### Activity
Nothing in the copy should be a picture; everything else in the listing is to be restated exactly.

### Supplied entries
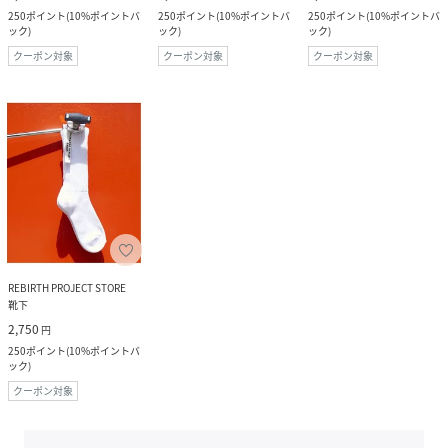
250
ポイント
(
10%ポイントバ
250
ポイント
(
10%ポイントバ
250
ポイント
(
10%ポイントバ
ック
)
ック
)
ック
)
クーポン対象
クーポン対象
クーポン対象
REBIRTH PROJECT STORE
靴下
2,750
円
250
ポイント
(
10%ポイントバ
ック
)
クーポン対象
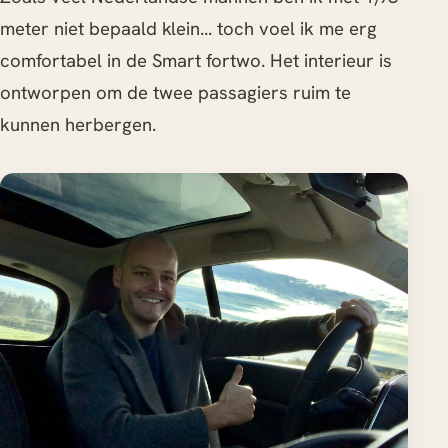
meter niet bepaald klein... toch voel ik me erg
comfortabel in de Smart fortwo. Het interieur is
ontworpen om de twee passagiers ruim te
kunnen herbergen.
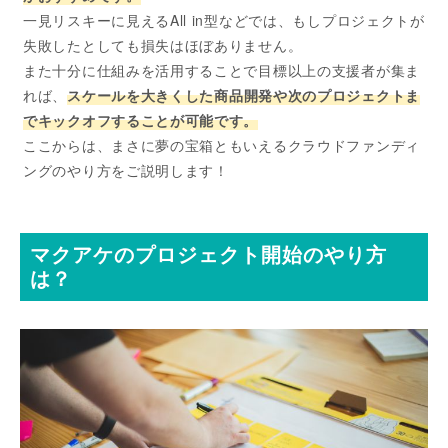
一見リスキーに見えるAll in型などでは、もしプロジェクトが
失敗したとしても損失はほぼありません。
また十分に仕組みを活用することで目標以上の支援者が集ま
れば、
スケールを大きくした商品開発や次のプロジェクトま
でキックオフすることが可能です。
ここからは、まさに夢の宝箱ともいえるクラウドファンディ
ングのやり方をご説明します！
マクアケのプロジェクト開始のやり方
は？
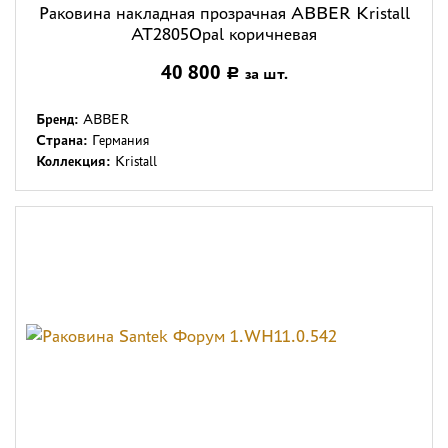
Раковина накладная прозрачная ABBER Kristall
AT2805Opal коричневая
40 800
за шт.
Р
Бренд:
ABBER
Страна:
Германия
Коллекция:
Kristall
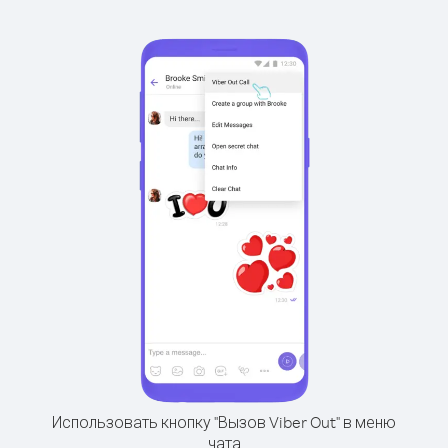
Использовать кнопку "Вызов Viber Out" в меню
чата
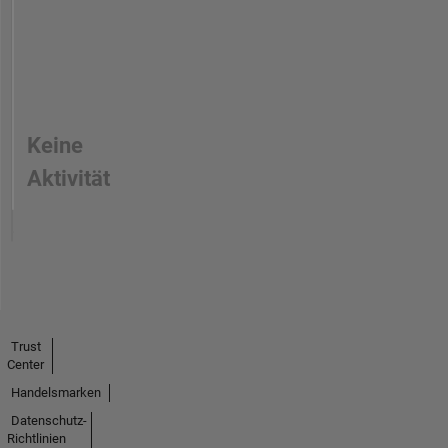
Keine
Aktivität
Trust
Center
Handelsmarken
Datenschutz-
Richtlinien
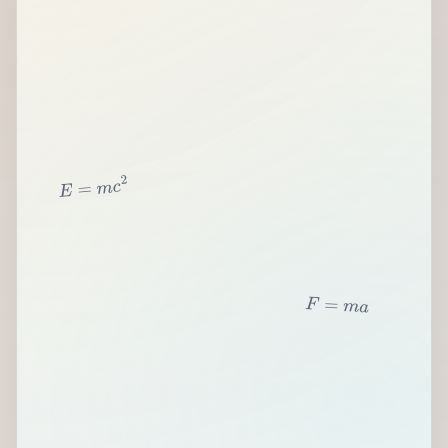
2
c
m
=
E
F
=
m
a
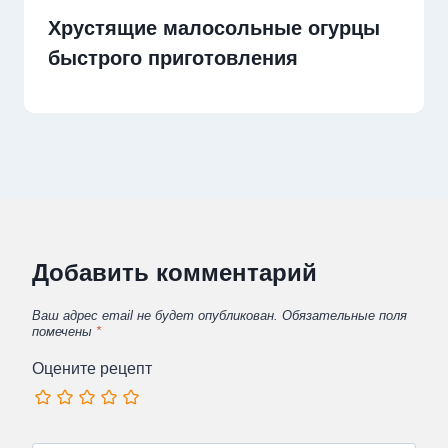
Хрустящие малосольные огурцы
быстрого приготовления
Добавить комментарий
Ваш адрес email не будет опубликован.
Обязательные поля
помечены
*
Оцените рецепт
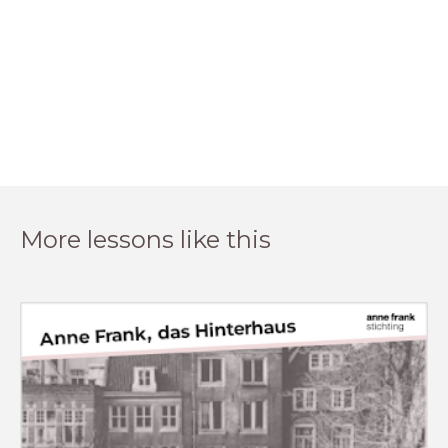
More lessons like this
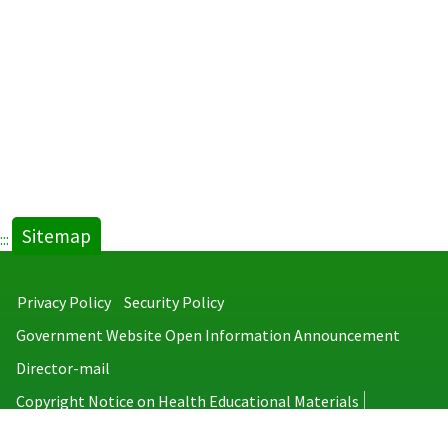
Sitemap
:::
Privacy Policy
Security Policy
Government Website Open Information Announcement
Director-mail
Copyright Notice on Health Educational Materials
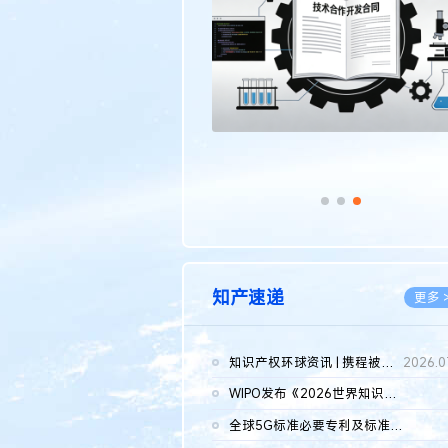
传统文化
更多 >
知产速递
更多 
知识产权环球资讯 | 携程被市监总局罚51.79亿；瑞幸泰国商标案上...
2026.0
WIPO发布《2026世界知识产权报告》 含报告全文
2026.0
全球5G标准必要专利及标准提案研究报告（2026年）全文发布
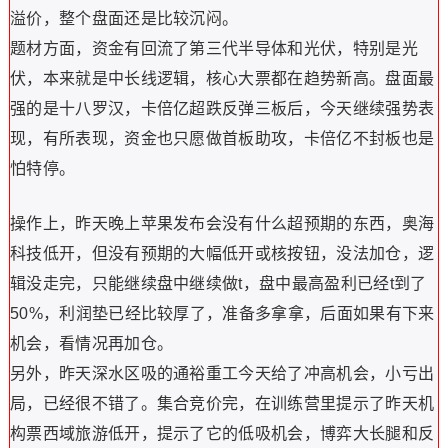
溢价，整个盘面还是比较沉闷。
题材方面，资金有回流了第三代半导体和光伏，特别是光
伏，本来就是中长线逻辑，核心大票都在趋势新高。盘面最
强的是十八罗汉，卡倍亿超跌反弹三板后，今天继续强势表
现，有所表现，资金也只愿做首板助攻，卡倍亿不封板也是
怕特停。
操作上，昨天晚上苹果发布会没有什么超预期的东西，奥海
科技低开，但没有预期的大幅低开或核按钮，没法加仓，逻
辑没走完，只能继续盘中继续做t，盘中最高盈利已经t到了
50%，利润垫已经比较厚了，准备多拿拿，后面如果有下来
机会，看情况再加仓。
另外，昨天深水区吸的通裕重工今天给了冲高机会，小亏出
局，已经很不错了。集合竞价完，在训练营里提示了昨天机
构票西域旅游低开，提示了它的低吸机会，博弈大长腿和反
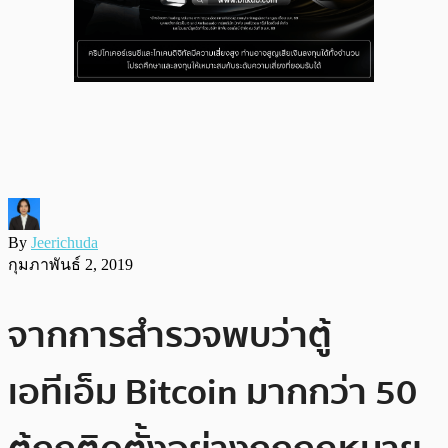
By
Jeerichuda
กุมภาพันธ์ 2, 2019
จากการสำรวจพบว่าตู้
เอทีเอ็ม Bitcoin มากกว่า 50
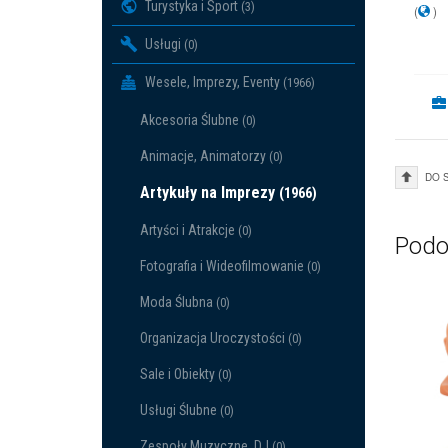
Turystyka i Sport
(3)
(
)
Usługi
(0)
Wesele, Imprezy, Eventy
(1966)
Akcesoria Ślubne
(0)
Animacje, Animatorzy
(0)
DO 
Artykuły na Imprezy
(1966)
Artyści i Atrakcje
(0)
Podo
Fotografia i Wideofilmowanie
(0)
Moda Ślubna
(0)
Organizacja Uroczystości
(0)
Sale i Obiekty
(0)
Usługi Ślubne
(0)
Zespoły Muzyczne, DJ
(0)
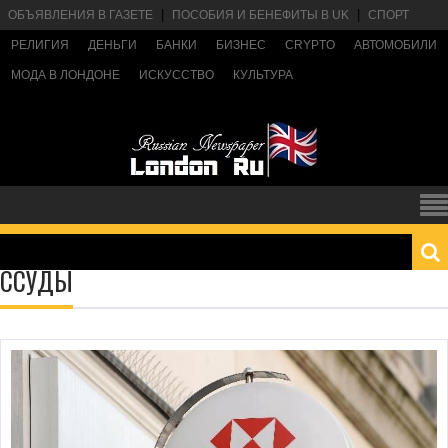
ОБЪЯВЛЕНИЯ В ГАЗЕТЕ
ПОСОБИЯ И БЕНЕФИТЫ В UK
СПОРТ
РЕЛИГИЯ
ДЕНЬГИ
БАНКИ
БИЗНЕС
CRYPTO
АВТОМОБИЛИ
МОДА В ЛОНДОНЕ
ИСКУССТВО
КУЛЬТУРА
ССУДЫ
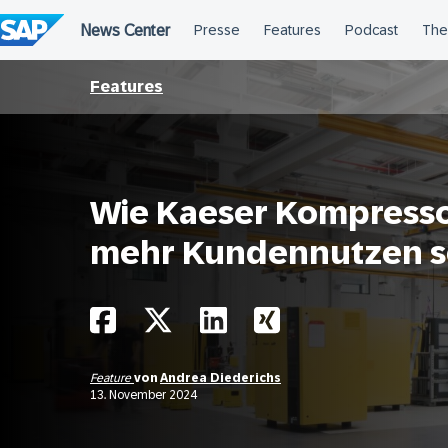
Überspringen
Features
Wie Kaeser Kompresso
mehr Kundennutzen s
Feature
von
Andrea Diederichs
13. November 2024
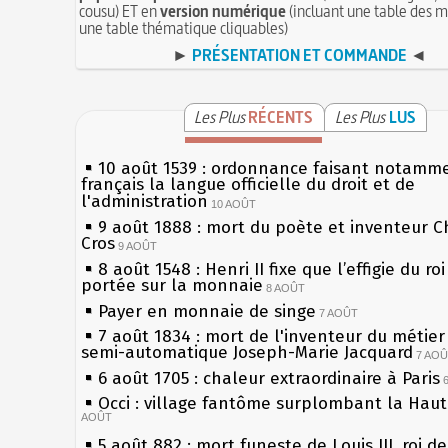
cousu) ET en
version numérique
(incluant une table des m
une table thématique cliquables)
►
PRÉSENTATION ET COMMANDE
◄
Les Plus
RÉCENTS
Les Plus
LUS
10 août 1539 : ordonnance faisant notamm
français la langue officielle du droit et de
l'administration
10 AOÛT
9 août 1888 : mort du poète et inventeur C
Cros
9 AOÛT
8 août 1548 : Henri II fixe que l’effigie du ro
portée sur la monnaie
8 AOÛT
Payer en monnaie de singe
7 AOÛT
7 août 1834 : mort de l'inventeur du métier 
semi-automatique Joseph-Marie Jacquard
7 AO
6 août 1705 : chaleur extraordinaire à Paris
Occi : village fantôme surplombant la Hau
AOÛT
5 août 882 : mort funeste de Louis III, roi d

### Answer below
250
ポイント
(
10%ポイントバ
250
ポイント
(
10%ポイントバ
250
ポイント
(
10%ポイントバ
ック
)
ック
)
ック
)
クーポン対象
クーポン対象
クーポン対象
REBIRTH PROJECT STORE
靴下
2,750
円
250
ポイント
(
10%ポイントバ
ック
)
クーポン対象
meter niet bepaald klein... toch voel ik me erg
comfortabel in de Smart fortwo. Het interieur is
ontworpen om de twee passagiers ruim te
kunnen herbergen.
一見リスキーに見えるAll in型などでは、もしプロジェクトが
失敗したとしても損失はほぼありません。
また十分に仕組みを活用することで目標以上の支援者が集ま
れば、
スケールを大きくした商品開発や次のプロジェクトま
でキックオフすることが可能です。
ここからは、まさに夢の宝箱ともいえるクラウドファンディ
ングのやり方をご説明します！
マクアケのプロジェクト開始のやり方
は？
Раковина накладная прозрачная ABBER Kristall
AT2805Opal коричневая
40 800
за шт.
Р
Бренд:
ABBER
Страна:
Германия
Коллекция:
Kristall
Использовать кнопку "Вызов Viber Out" в меню
чата
Keine
Aktivität
Trust
Center
Handelsmarken
Datenschutz-
Richtlinien
2
c
m
=
E
F
=
m
a
Хрустящие малосольные огурцы
быстрого приготовления
Добавить комментарий
Ваш адрес email не будет опубликован.
Обязательные поля
помечены
*
Оцените рецепт
More lessons like this
Sitemap
:::
Privacy Policy
Security Policy
Government Website Open Information Announcement
Director-mail
Copyright Notice on Health Educational Materials
传统文化
更多 >
知产速递
更多 
知识产权环球资讯 | 携程被市监总局罚51.79亿；瑞幸泰国商标案上...
2026.0
WIPO发布《2026世界知识产权报告》 含报告全文
2026.0
全球5G标准必要专利及标准提案研究报告（2026年）全文发布
溢价，整个盘面还是比较沉闷。
题材方面，资金有回流了第三代半导体和光伏，特别是光
伏，本来就是中长线逻辑，核心大票都在趋势新高。盘面最
强的是十八罗汉，卡倍亿超跌反弹三板后，今天继续强势表
现，有所表现，资金也只愿做首板助攻，卡倍亿不封板也是
怕特停。
操作上，昨天晚上苹果发布会没有什么超预期的东西，奥海
科技低开，但没有预期的大幅低开或核按钮，没法加仓，逻
辑没走完，只能继续盘中继续做t，盘中最高盈利已经t到了
50%，利润垫已经比较厚了，准备多拿拿，后面如果有下来
机会，看情况再加仓。
另外，昨天深水区吸的通裕重工今天给了冲高机会，小亏出
局，已经很不错了。集合竞价完，在训练营里提示了昨天机
构票西域旅游低开，提示了它的低吸机会，博弈大长腿和反
By
Jeerichuda
กุมภาพันธ์ 2, 2019
จากการสำรวจพบว่าตู้
เอทีเอ็ม Bitcoin มากกว่า 50
Turystyka i Sport
(3)
(
)
Usługi
(0)
Wesele, Imprezy, Eventy
(1966)
Akcesoria Ślubne
(0)
Animacje, Animatorzy
(0)
DO 
Artykuły na Imprezy
(1966)
Artyści i Atrakcje
(0)
Podo
Fotografia i Wideofilmowanie
(0)
Moda Ślubna
(0)
Organizacja Uroczystości
(0)
Sale i Obiekty
(0)
Usługi Ślubne
(0)
Zespoły Muzyczne, DJ
(0)
ОБЪЯВЛЕНИЯ В ГАЗЕТЕ
ПОСОБИЯ И БЕНЕФИТЫ В UK
СПОРТ
РЕЛИГИЯ
ДЕНЬГИ
БАНКИ
БИЗНЕС
CRYPTO
АВТОМОБИЛИ
МОДА В ЛОНДОНЕ
ИСКУССТВО
КУЛЬТУРА
ССУДЫ
Überspringen
Features
Wie Kaeser Kompresso
mehr Kundennutzen s
Feature
von
Andrea Diederichs
13. November 2024
cousu) ET en
version numérique
(incluant une table des m
une table thématique cliquables)
►
PRÉSENTATION ET COMMANDE
◄
Les Plus
RÉCENTS
Les Plus
LUS
10 août 1539 : ordonnance faisant notamm
français la langue officielle du droit et de
l'administration
10 AOÛT
9 août 1888 : mort du poète et inventeur C
Cros
9 AOÛT
8 août 1548 : Henri II fixe que l’effigie du ro
portée sur la monnaie
8 AOÛT
Payer en monnaie de singe
7 AOÛT
7 août 1834 : mort de l'inventeur du métier 
semi-automatique Joseph-Marie Jacquard
7 AO
6 août 1705 : chaleur extraordinaire à Paris
Occi : village fantôme surplombant la Hau
AOÛT
5 août 882 : mort funeste de Louis III, roi d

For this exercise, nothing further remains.